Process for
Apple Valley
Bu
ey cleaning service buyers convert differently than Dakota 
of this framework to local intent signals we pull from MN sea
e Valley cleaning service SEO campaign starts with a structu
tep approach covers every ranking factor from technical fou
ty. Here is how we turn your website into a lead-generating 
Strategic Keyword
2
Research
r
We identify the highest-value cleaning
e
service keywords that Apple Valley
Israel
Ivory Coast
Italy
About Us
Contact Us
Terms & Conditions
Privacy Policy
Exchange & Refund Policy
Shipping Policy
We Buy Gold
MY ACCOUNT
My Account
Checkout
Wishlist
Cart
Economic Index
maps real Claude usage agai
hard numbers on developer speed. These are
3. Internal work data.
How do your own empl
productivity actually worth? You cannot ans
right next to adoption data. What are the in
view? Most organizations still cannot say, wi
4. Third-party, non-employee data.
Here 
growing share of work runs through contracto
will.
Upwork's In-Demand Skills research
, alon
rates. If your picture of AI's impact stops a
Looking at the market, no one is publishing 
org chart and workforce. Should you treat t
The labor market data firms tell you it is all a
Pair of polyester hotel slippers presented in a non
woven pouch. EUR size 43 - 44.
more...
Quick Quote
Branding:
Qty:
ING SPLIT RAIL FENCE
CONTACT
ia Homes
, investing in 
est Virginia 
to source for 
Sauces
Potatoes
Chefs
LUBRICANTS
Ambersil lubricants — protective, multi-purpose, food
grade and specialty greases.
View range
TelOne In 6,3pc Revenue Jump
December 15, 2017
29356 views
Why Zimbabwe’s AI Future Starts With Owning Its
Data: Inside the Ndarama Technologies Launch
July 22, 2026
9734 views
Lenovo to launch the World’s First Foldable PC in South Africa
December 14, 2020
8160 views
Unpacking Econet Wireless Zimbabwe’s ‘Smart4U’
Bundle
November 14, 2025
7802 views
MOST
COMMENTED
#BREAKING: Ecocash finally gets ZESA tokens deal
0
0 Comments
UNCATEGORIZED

• [EXERCISE]
Take the lines above from the first through the one containing "maps real Claude usage agai" and reproduce them exactly; include nothing else.

• [RESULT OF THIS EXERCISE]
Process for
Apple Valley
Bu
ey cleaning service buyers convert differently than Dakota 
of this framework to local intent signals we pull from MN sea
e Valley cleaning service SEO campaign starts with a structu
tep approach covers every ranking factor from technical fou
ty. Here is how we turn your website into a lead-generating 
Strategic Keyword
2
Research
r
We identify the highest-value cleaning
e
service keywords that Apple Valley
Israel
Ivory Coast
Italy
About Us
Contact Us
Terms & Conditions
Privacy Policy
Exchange & Refund Policy
Shipping Policy
We Buy Gold
MY ACCOUNT
My Account
Checkout
Wishlist
Cart
Economic Index
maps real Claude usage agai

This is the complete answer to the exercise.